Pytorch Basics II

7 minute read

Pytorch Basics II

Working with Gradients

Weights and biases of individual neurons are determined during the training process.

Regression– the simplest neural network. It tries to best-fit a line that passes through the data.

  • y = Wx + b
  • Minimize the sum of squares of the distance of the points from the regression line.

The actual training of a neural network happens via Gradient Descent Optimization.

MSE = Mean Square Error of Loss. A metric to be minimized during training of regression model.

Loss = ypredicted - yactual

Where ypredicted is, given x, model outputs predicted value of y and yactual is the actual label, available in the training data.

There are three ways to calculate gradients:

  1. Symbolic Differentiation – Conceptually simple but hard to implement

  2. Numeric Differentiation – Easy to implement but won’t scale

  3. Automatic Differentiation – Conceptually difficult but easy to implement.

Pytorch and Tensorflow rely on automatic differentiation.

In Pytorch, the package used to calculate gradients for bacpropagation is Autograd

  • Optimizer uses the error function and tweaks the model parameters to minimize error.

  • Backward pass: updates parameter values.

  • Backpropagation is implemented using a technique called reverse auto-differentiation.

  • Gradient – vector of partial derivatives – these gradients apply to specific time t.

  • Parameters (t+1) = Parameters (t) - learning_rate X Gradient(t)

  • For next time step: update parameter values. Move each parameter value in the direction of reducing gradient.

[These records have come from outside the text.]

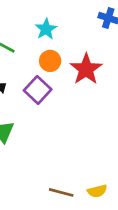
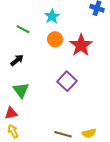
purple square: (38, 90) -> (67, 81), moved

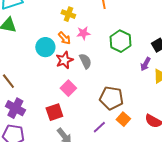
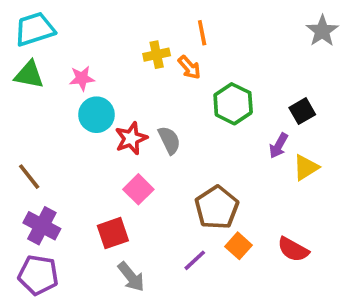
yellow cross: (68, 14) -> (157, 55), moved, turned -32
pink star: (83, 33) -> (82, 78), moved
orange arrow: (64, 38) -> (189, 67), moved
brown pentagon: (111, 98) -> (217, 208), turned 30

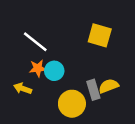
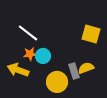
yellow square: (100, 35) -> (91, 34), moved
yellow arrow: (23, 88) -> (18, 70), size x1.5

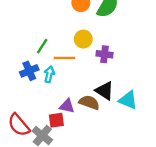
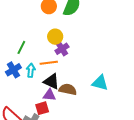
purple cross: (104, 54) -> (62, 49), moved, turned -32
orange line: (64, 58) -> (49, 63), moved
black triangle: (104, 91) -> (51, 82), moved

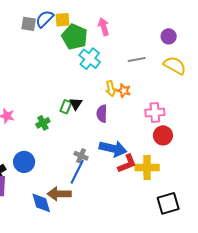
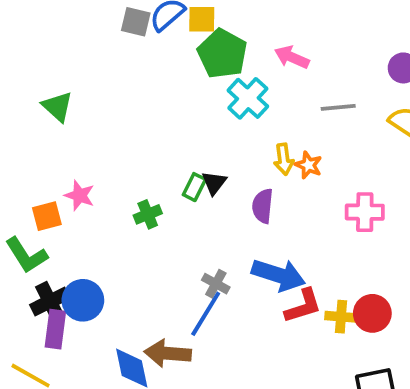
pink arrow: (104, 27) -> (292, 57), moved, turned -54
red circle: (163, 135) -> (372, 313), moved
blue circle: (24, 162) -> (83, 300), moved
yellow cross: (147, 167) -> (341, 317), size x0.7

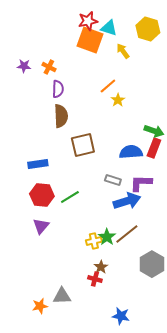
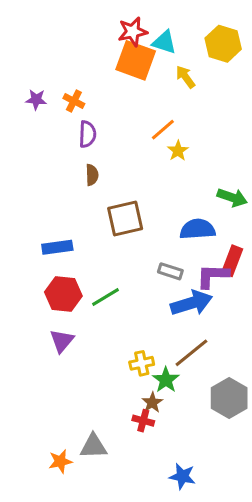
brown semicircle: (61, 116) -> (92, 175), size x0.6
red rectangle: (154, 148) -> (232, 261), moved
green star: (107, 237) -> (166, 380), moved

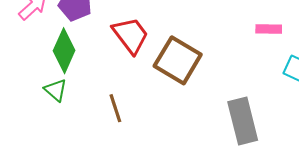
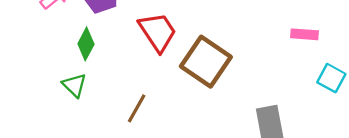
green diamond: (64, 51) -> (86, 44), size x0.7
brown line: (115, 108) -> (137, 108), turned 44

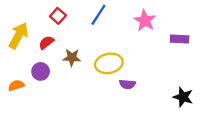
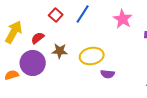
red square: (58, 16) -> (56, 15), moved
purple circle: (41, 71) -> (33, 63), size x1.6

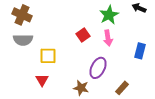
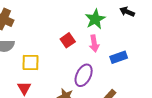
blue rectangle: (140, 51) -> (119, 57), moved, turned 56

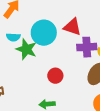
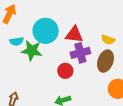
red triangle: (72, 27) -> (74, 35), moved
purple cross: (87, 47) -> (80, 53), moved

  • Learning rate is the size of the step in the direction of the reducing gradient. If we want to take small steps to converge to what’s the min value of loss, keep the LR small and vice versa. Keep in mind that using a small LR the model would take long to train and converge to the lowest loss value.

Automatic Differentiation

Reverse-mode auto-differentiation

  • Used in Pytorch and TF

  • Two passes in each training step

    • Forward step: Calculate loss
    • Backward step: Update parameter values

Automatic Differentiation:

  • Relies on a mathematical trick

  • Based on Taylor’s Series Expansion

  • Allows fast approximation of gradients

  • It can be performed in two modes: Reverse and Forward mode

    • Forward-mode is similar to numeric differentiation. It requires one pass per parameter and will not scale to complex networks.

Implementing Autograd in Pytorch

# Create two 2X3 tensors

tensor_1 = torch.Tensor([[1, 2, 3],
                         [4, 5, 6]])

tensor_1
tensor([[1., 2., 3.],
        [4., 5., 6.]])
tensor_2 = torch.Tensor([[7, 8, 9],
                         [10, 11, 12]])
tensor_2
tensor([[ 7.,  8.,  9.],
        [10., 11., 12.]])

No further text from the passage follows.